Sometimes, when I get too happy, I like to bring myself back down a bit with a little high weirdness. There's something about Rigorous Intuition that's uniquely depressing, which is why—for me at least—it's such a great antidote to a bright and sunny day. But during a recent visit, it suddenly occurred to me that something just isn't right, and it doesn't have anything to do with the site. What's bothering me is the same thing that's bothering certain dinosaur researchers. It's the scaling.
After reading about the dinosaur paradox the other day, I began thinking about the relative sizes of things on this planet, or more to the point of this monologue, the relative sizes of things not of this world. The thing is, when it comes to phantasms, little green men, and the incomprehensible creatures that inhabit past and present folklore, the apparitions always seem to be scaled to fit within our physical reality. You don't run across many accounts of otherworldly beings the size of, say, a skyscraper. I don't recall, either, anyone reporting gigantic semitransparent feet wreaking havoc on people's lives. Sometimes the phenomena are abnormally small, but are they ever impossibly large?
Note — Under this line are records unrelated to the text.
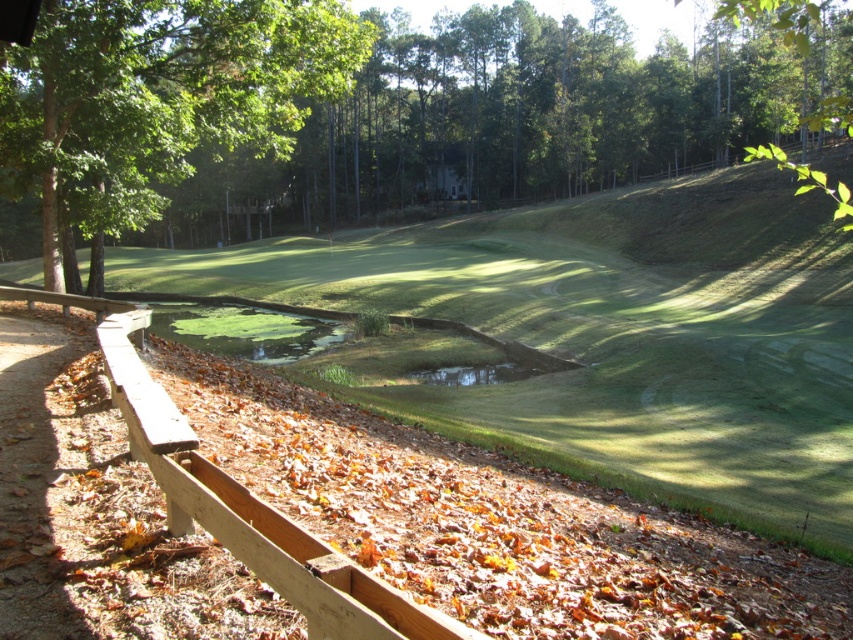 Between green leafy tree at upper center and green leafy tree at upper left, which one appears on the right side from the viewer's perspective?

green leafy tree at upper center is more to the right.

Does green leafy tree at upper center have a greater width compared to green leafy tree at upper left?

Yes.

What do you see at coordinates (525, 116) in the screenshot? I see `green leafy tree at upper center` at bounding box center [525, 116].

Locate an element on the screen. Image resolution: width=853 pixels, height=640 pixels. green leafy tree at upper center is located at coordinates (525, 116).

Is green leafy tree at upper center above green grass hole at center?

Yes.

Is point (631, 141) positioned after point (483, 380)?

Yes.

Does point (379, 144) come farther from viewer compared to point (514, 380)?

That is True.

The height and width of the screenshot is (640, 853). I want to click on green leafy tree at upper center, so click(x=525, y=116).

Is green leafy tree at upper center bigger than wooden fence at lower left?

Yes.

I want to click on green leafy tree at upper center, so click(x=525, y=116).

Is point (646, 99) behind point (186, 472)?

That is True.

Find the location of a particular element. green leafy tree at upper center is located at coordinates (525, 116).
I don't mean the mothership hovering over downtown Los Angeles. Motherships, after all, are supposed to be big. Motherships fit the scale.
But where is it written that ghosts, extraterrestrials, and other paranormal entities have to be scaled to match the lifeforms who witness them? Where is the ghostly eyeball so immense that it obscures the sky? Where's the apparition that dwarfs our galaxy? Considering their legendary disregard for the physical laws that frame our mortal realm, isn't it odd that paranormal phenomena should be scaled as if their physical existence depends on it?